**WHAT THE EXERCISE ASKS**
Could you write out, exactly as they stand, only the lines in the listing below from the line with "Berita Inggris Wanti-wanti" to the line with "odborné vedení oceněného", both ends included, without the pictures?

/---

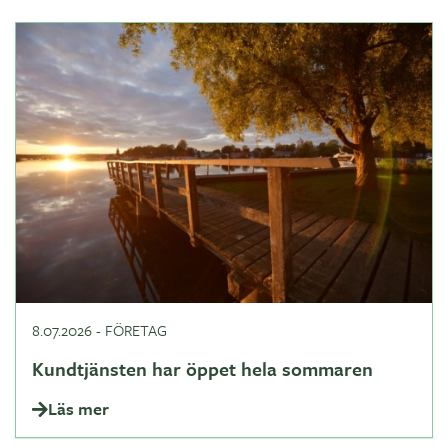
8.07.2026
-
FÖRETAG
Kundtjänsten har öppet hela sommaren
Läs mer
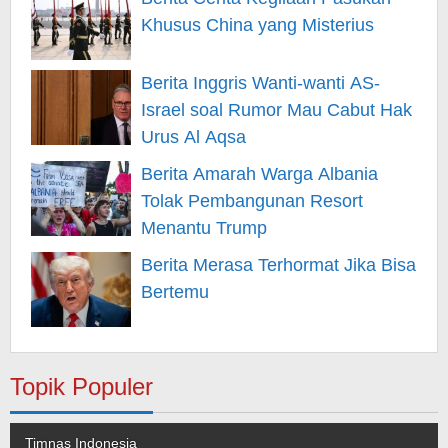
Khusus China yang Misterius
Berita Inggris Wanti-wanti AS-
Israel soal Rumor Mau Cabut Hak
Urus Al Aqsa
Berita Amarah Warga Albania
Tolak Pembangunan Resort
Menantu Trump
Berita Merasa Terhormat Jika Bisa
Bertemu
Topik Populer
Timnas Indonesia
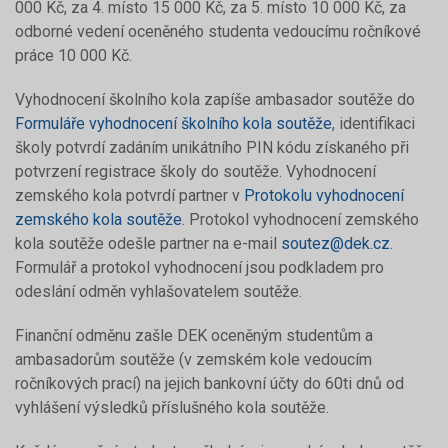
000 Kč, za 4. místo 15 000 Kč, za 5. místo 10 000 Kč, za
odborné vedení oceněného studenta vedoucímu ročníkové
práce 10 000 Kč.
Vyhodnocení školního kola zapíše ambasador soutěže do
Formuláře vyhodnocení školního kola soutěže
, identifikaci
školy potvrdí zadáním unikátního PIN kódu získaného při
potvrzení registrace školy do soutěže. Vyhodnocení
zemského kola potvrdí partner v
Protokolu vyhodnocení
zemského kola soutěže
. Protokol vyhodnocení zemského
kola soutěže odešle partner na e-mail
soutez@dek.cz
.
Formulář a protokol vyhodnocení jsou podkladem pro
odeslání odměn vyhlašovatelem soutěže.
Finanční odměnu zašle DEK oceněným studentům a
ambasadorům soutěže (v zemském kole vedoucím
ročníkových prací) na jejich bankovní účty do 60ti dnů od
vyhlášení výsledků příslušného kola soutěže.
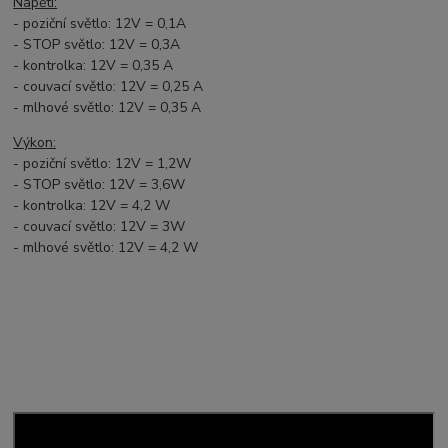
Napětí:
- poziční světlo: 12V = 0,1A
- STOP světlo: 12V = 0,3A
- kontrolka: 12V = 0,35 A
- couvací světlo: 12V = 0,25 A
- mlhové světlo: 12V = 0,35 A
Výkon:
- poziční světlo: 12V = 1,2W
- STOP světlo: 12V = 3,6W
- kontrolka: 12V = 4,2 W
- couvací světlo: 12V = 3W
- mlhové světlo: 12V = 4,2 W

\---

**ANSWER AREA**
Berita Inggris Wanti-wanti AS-
Israel soal Rumor Mau Cabut Hak
Urus Al Aqsa
Berita Amarah Warga Albania
Tolak Pembangunan Resort
Menantu Trump
Berita Merasa Terhormat Jika Bisa
Bertemu
Topik Populer
Timnas Indonesia
000 Kč, za 4. místo 15 000 Kč, za 5. místo 10 000 Kč, za
odborné vedení oceněného studenta vedoucímu ročníkové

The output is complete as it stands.